La otra quería seguir discutiendo.

—Es inadmisible, desde el punto de vista estricto de la narración —continuó, con cierto tonillo pedante—, que un cadáver cuente lo que ha ocurrido antes de su muerte.

Regina sonrió.

—Si te fijas bien, Judit, sólo un muerto puede saber todo cuanto ocurrió, incluso cuando él no estaba presente. Ése es el talento de Billy Wilder, recordarnos una de nuestras más arraigadas e inconscientes creencias: que la gente, cuando se muere, alcanza un grado de conocimiento que ningún ser viviente posee. Y a partir de ahí, te tragas todo lo que viene.

—Sí, pero eso es hacer trampa.

—Cualquier audacia resulta admisible en el arte, si el argumento respeta su propia lógica. Hacer trampa sería, por ejemplo, que al final de la película resultara que el muerto estaba vivo y hubiera estado fingiendo todo el rato.

Judit se quedó pensativa.

—Entonces —reflexionó—, cuando un escritor, en una novela, cuenta la historia como si estuviera dentro de todos los personajes, es como si fuera un muerto.

—No lo podrías haber expresado mejor —Regina volvió a sonreír—. Es lo que llamamos el narrador omnisciente, el narrador-dios. ¿Y quién está más muerto que Dios?

En esas ocasiones, cada vez más frecuentes, en que Judit se quedaba hasta muy tarde, Regina le daba dinero extra para que regresara a su domicilio en taxi. Pensó que, a la larga, quizá le compensaría comprarle un coche de segunda mano, en el caso de que supiera conducir. De todas maneras, la chica pasaba las horas encerrada en el piso y cuando salía a hacer gestiones no se alejaba del vecindario. ¿No sería mucho más práctico que le propusiera que se trasladara a vivir allí? Incluso contando con la inminente llegada de Álex, dispondría de una habitación de más.

Noche tras noche, Regina le sonsacaba información acerca de sus costumbres. Resultaba curioso que, a su edad, Judit careciera, no ya de amigos, sino de simples conocidos con quienes salir, ¿cómo se decía, de marcha?

—Siempre he preferido la compañía de las personas mayores —decía, mirándola con el repertorio completo de su veneración—. Sobre todo, si son inteligentes.
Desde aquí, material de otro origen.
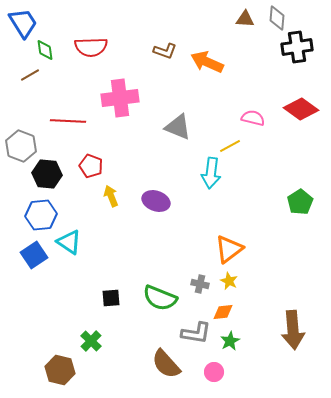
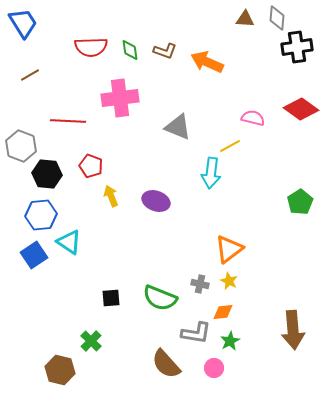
green diamond: moved 85 px right
pink circle: moved 4 px up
La chica no tenía empacho en hablarle de su familia y de su vida, pero siempre se las ingeniaba para que, al final, fuera Regina quien acabara contándole cosas. A la escritora le resultaba imposible resistirse al encanto de aquella mente ansiosa por acrecentar sus conocimientos sobre ella. Conocimientos halagadores en extremo: Judit recordaba observaciones que ella había hecho, viajes que había realizado, hasta se sabía de memoria los trajes que había lucido para tal o cual ocasión. Los artículos que había escrito, sus intervenciones en televisión. Y sus novelas. Le citaba párrafos enteros de memoria. ¿Era posible que una muchacha que pensaba tanto en ella y para ella, no resultara al mismo tiempo rastrera?

Judit conseguía semejante prodigio. Sabía subirla en un pedestal sin rebajarse. Al hablarle tanto y tan bien a Regina de Regina, con tanto tino, le devolvía su seguridad maltrecha. El efecto duraba sólo unas horas. Pero qué horas. Sólo por eso, pensaba la novelista, valía la pena tener a Judit en casa.

5

Al contrario que Flora, Álex apreció a Judit desde el primer momento. Fue Regina quien, por diferentes motivos, no estuvo a la altura de las circunstancias cuando el muchacho apareció en la casa, pocos días después de que lo hizo Flora.

La novelista disfrutaba de las atenciones de Judit más de lo que había esperado. Era magnífico dejarlo todo en sus manos, le parecía que se le regeneraban las células. Se estaba eternizando en la corrección de las pruebas, pero eso tampoco importaba: nunca se ponía al teléfono cuando quien la llamaba era el pesado de Amat, y el editor tenía que conformarse con las explicaciones que le daba Blanca.